The Zen of Life Itself is a compilation of interior language, written after I got back from India, after enjoying the presence and the awareness of H.W.L. Poonja, who was a teacher I didn’t seek but found. In his presence, I saw another human being speak what I knew to be true. In his presence, I witnessed doubt, that I didn’t know I carried, disappear. I’m not a disciple of his, and he’d be happy to know that, because he sought no disciples. His teaching, called Advaita, is the practice of no practices. These writings are as close to the kind of language that would exist if there were no religion, as far I am able to make them. Papaji said to me, ‘Nobody has ever been able to describe this, but don’t stop trying. You are a writer. Write from the source.’ He meant that I write as one who was not separate from the source, as the source speaking. I saw him speak, not as one speaking about being to others, but as being speaking to being. In his presence, I saw love pouring out toward itself. I’ve never seen that as clearly, in any other human being, before or since, but I believe it is the natural state of our existence and not confined to the people we hold up as teachers, gurus, and masters. If it’s true for anyone, it’s true for everyone.
The Zen of Life Itself
Borderwalker is a novella, from 1990, about a poet who becomes lost to himself and discovers a deeper reality.

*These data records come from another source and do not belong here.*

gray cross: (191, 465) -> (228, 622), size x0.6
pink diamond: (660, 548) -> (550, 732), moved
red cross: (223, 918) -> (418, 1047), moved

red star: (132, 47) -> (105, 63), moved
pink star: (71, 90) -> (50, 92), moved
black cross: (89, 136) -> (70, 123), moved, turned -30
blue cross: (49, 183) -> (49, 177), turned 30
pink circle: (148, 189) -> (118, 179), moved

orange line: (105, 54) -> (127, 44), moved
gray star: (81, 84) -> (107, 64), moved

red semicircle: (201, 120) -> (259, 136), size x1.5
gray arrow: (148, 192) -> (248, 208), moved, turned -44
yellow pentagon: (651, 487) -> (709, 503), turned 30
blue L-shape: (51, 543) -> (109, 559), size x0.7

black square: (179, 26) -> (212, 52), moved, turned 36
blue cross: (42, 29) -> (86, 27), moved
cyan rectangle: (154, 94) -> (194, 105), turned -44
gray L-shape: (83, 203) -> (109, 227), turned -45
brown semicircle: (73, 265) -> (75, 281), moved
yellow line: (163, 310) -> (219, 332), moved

“He lay in an unhealed heap, drawing his only nourishment from the sun, like a decrepit house plant that hasn’t had light or water for a long time, root-bound and dried out, then moved, palest green, to the sun, and the sun beats down like a tidal wave on a parched and thirsty man, drowned by what he needs, unable to receive it.”
The Lonely Lion & All the Animals from A to Z is a collection of alliterative children’s stories for adults and the children who love them. I began these tales, one day, with a casual remark to a friend about the similarity between the words juggler and jugular. He suggested I write a story about it, so I did. It was called ‘The Juggler in the Jungle.’ After that, it was only a matter of time before I began to write stories using all the letters of the alphabet. An artist friend, Christine Schibly, was visiting, not long after these stories were written, and I thought she might be a good one to illustrate them. She has a narrative style in painting that I could not match. She agreed to do the wonderful work you see below, and this book came into being. Her original watercolors are 11×14. Christine lives in San Francisco. The second section of animal paintings are my own, later, less complex versions of The Lonely Lion. The paintings in that section are 5×7 watercolors.